To do:
Only the lines below from the one containing "of refugees who" to the one containing "development as it" should be repeated, both included and unchanged.

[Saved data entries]
Segment Open
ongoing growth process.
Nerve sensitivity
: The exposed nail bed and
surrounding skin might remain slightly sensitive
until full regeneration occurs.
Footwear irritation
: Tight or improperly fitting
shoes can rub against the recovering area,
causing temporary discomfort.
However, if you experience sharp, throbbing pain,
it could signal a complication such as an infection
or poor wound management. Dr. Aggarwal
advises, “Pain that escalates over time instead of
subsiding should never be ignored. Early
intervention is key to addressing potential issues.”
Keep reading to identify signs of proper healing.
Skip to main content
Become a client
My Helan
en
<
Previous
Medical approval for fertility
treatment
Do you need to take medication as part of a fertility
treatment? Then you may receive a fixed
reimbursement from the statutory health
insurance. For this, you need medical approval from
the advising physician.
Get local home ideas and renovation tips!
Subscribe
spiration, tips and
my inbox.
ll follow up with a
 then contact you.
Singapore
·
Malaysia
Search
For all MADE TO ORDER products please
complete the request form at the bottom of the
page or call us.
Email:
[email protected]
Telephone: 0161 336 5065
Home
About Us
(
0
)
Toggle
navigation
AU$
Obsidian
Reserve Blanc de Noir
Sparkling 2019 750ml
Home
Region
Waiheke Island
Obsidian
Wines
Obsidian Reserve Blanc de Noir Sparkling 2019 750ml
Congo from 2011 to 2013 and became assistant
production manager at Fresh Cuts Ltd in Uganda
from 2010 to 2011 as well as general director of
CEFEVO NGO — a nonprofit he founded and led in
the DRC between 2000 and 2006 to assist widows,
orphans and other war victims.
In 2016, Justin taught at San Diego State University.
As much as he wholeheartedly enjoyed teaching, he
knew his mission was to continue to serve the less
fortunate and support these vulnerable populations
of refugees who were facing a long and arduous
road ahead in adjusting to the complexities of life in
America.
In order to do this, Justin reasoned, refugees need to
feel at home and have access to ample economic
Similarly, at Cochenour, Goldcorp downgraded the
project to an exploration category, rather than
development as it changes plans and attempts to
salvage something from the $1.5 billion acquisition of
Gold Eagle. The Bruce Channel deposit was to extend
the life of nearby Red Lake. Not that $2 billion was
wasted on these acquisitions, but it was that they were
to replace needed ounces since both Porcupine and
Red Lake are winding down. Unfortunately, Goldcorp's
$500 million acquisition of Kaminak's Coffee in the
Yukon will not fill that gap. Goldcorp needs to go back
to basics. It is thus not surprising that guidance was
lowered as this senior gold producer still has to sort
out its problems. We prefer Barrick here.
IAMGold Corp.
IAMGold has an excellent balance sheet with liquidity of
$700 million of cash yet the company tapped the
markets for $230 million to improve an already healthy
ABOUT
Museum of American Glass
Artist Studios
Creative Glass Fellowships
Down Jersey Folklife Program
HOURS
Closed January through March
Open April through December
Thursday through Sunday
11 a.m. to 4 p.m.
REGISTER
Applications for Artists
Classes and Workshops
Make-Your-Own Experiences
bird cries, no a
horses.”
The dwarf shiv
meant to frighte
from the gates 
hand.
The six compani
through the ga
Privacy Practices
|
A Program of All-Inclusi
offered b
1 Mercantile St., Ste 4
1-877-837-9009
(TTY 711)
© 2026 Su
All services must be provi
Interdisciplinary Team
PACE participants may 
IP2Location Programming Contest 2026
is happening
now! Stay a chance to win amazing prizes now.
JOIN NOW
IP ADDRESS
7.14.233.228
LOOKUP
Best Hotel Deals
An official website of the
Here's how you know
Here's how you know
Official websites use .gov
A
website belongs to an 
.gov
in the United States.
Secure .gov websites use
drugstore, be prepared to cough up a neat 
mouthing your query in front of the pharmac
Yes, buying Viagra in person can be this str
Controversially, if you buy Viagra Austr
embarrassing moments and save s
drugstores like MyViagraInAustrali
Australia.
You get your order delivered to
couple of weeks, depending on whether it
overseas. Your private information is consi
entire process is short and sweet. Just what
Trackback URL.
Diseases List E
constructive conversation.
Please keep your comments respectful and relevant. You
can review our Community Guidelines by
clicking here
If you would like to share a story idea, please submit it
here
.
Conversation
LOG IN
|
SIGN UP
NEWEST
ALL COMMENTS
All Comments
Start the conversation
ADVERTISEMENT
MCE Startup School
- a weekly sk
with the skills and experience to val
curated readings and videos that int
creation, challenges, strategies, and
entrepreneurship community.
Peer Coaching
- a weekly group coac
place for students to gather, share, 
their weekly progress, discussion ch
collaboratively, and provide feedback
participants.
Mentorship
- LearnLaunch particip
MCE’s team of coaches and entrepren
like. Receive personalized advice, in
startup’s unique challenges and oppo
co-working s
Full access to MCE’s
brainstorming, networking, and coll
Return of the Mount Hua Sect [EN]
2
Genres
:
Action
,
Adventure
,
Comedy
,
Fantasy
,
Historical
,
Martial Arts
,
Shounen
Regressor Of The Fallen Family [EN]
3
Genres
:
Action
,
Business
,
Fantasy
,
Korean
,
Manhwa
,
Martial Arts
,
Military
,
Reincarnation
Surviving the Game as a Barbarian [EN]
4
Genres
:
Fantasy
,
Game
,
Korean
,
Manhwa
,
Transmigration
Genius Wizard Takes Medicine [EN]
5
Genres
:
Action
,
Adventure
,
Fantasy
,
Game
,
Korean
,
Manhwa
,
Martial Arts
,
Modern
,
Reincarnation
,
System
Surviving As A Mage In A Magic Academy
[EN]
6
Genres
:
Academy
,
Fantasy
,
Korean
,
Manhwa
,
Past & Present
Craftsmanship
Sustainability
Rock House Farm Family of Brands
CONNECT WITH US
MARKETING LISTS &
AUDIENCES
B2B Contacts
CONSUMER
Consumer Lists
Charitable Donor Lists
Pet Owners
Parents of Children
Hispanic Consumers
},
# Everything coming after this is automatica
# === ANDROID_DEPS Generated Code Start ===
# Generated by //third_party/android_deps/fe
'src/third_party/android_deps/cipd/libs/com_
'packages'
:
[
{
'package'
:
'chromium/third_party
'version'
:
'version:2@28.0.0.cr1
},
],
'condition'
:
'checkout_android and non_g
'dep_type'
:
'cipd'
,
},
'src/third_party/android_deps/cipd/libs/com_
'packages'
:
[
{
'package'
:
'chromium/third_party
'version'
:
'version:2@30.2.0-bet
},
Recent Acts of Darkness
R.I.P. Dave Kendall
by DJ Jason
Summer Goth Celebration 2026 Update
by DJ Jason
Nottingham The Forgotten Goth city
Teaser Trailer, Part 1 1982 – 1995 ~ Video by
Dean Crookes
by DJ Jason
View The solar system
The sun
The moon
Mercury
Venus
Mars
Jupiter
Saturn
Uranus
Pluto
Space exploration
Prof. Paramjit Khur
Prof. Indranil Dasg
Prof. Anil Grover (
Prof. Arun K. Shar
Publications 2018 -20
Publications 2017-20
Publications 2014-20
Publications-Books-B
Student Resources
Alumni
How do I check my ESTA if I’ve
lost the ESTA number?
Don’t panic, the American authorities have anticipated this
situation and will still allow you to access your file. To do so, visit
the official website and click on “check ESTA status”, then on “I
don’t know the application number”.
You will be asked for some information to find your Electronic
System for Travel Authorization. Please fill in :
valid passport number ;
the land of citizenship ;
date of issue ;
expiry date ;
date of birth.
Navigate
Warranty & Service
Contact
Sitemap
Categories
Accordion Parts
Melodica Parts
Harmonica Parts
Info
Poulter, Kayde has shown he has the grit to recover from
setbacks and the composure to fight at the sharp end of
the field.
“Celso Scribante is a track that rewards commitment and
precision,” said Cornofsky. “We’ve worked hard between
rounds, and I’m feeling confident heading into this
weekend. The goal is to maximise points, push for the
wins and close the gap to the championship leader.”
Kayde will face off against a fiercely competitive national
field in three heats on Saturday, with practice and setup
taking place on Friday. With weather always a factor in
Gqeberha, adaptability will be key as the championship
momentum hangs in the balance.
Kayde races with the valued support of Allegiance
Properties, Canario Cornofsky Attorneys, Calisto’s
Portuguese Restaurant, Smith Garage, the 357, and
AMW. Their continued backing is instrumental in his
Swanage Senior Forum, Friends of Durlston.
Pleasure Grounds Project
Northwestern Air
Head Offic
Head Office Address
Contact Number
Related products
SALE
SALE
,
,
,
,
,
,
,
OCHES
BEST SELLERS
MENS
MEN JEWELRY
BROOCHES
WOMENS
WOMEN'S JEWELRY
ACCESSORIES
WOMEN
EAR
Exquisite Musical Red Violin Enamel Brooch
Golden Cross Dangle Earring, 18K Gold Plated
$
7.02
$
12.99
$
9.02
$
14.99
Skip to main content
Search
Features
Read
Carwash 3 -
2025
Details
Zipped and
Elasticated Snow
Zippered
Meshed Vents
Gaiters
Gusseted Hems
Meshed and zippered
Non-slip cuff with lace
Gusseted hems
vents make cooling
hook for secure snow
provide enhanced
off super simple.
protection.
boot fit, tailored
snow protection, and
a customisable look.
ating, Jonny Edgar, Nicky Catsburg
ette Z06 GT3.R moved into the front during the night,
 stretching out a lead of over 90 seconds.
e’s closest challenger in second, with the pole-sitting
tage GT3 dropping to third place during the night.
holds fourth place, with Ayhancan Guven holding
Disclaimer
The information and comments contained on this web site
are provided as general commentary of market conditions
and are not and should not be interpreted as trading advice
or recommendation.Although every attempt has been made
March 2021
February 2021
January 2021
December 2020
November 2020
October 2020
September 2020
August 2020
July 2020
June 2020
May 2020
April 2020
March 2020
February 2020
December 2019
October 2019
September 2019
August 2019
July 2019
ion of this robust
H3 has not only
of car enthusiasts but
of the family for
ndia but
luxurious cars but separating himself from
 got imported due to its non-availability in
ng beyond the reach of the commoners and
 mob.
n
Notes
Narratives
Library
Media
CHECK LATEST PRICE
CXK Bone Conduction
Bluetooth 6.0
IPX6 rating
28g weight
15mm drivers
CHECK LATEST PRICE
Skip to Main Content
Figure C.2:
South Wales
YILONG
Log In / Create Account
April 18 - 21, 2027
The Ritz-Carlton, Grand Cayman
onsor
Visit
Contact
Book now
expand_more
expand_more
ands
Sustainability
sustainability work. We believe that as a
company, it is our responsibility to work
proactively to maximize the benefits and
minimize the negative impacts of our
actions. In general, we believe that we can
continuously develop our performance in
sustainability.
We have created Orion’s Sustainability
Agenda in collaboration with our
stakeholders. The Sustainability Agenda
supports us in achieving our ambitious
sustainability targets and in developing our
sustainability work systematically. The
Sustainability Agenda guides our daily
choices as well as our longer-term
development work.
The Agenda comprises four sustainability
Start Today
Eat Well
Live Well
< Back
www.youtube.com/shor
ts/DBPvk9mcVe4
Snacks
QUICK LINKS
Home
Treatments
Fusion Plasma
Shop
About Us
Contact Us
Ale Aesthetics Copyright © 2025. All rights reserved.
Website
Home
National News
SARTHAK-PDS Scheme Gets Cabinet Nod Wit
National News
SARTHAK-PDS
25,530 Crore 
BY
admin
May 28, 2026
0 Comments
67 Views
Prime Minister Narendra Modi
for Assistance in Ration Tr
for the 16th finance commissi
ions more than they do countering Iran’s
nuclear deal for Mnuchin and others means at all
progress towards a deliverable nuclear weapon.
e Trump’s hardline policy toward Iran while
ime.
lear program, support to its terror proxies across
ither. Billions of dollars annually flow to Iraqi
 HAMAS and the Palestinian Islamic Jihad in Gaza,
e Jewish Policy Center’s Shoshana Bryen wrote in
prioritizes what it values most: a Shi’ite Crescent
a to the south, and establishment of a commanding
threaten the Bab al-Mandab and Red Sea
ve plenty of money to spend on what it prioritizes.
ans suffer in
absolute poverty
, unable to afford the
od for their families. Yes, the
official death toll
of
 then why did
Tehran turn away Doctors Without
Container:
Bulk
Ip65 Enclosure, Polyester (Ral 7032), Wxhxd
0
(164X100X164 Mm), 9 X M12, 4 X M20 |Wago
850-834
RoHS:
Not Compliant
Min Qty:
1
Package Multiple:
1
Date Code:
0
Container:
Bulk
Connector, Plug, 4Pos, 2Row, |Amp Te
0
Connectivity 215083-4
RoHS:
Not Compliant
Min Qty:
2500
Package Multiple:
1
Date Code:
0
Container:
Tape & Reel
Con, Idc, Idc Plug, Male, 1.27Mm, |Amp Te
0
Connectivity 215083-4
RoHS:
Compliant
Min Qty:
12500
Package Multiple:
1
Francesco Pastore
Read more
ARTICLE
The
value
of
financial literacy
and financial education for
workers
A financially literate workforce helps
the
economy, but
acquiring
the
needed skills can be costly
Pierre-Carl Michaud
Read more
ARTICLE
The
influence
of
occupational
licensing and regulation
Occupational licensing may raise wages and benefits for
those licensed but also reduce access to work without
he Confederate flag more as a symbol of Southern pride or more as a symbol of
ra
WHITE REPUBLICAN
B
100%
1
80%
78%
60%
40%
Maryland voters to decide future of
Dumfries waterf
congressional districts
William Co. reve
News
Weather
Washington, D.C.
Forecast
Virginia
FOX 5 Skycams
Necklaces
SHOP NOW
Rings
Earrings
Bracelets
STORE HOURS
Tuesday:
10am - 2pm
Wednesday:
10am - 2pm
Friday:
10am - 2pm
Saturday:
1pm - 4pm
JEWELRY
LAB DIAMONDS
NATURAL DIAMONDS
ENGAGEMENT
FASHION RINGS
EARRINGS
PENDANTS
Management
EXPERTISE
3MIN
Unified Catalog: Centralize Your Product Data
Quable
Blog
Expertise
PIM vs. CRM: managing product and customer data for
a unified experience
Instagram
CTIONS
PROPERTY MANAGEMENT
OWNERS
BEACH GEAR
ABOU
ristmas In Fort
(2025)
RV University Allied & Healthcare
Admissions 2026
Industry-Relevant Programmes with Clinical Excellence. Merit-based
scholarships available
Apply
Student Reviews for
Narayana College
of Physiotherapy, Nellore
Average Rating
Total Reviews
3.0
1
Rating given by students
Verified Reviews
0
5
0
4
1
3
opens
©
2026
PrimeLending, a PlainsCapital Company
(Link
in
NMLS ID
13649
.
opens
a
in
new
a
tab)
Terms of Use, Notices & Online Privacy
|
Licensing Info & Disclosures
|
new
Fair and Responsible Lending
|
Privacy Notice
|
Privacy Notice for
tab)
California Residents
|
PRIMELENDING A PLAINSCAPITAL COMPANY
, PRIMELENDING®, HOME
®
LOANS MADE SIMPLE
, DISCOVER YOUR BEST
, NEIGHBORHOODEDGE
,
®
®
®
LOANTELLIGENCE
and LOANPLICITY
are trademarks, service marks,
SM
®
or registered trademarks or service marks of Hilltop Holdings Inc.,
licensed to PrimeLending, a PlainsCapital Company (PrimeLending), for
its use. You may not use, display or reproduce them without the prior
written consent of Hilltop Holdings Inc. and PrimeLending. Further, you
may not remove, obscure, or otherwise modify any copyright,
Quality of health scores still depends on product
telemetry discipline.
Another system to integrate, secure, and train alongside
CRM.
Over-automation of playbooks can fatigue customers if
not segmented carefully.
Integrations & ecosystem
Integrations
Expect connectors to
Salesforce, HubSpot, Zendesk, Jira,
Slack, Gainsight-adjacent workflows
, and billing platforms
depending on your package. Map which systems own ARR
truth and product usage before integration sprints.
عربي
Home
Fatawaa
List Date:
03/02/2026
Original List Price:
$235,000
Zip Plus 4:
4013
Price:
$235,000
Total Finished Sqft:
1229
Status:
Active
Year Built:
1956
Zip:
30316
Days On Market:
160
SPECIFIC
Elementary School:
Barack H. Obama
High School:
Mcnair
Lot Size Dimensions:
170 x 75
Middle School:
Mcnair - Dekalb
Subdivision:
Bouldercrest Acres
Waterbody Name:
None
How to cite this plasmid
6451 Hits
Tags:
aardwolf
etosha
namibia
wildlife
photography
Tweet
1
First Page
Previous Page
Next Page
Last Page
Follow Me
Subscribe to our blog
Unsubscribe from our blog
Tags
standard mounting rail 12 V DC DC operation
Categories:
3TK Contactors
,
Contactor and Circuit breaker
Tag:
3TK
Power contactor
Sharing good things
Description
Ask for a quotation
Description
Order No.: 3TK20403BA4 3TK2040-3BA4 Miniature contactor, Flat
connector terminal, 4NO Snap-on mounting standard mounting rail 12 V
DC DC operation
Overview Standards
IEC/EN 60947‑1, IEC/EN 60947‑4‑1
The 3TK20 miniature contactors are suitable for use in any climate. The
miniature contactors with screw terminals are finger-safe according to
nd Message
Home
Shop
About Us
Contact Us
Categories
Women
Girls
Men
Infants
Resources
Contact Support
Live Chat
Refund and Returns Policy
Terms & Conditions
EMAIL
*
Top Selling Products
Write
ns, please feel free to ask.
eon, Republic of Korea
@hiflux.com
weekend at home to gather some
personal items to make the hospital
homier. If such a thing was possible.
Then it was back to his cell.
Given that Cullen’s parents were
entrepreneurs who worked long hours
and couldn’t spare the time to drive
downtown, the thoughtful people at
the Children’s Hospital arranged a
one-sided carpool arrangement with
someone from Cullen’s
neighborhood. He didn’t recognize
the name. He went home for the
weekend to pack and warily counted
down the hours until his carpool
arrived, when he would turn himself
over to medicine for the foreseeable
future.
Segment Closed
Worked solution:
of refugees who were facing a long and arduous
road ahead in adjusting to the complexities of life in
America.
In order to do this, Justin reasoned, refugees need to
feel at home and have access to ample economic
Similarly, at Cochenour, Goldcorp downgraded the
project to an exploration category, rather than
development as it changes plans and attempts to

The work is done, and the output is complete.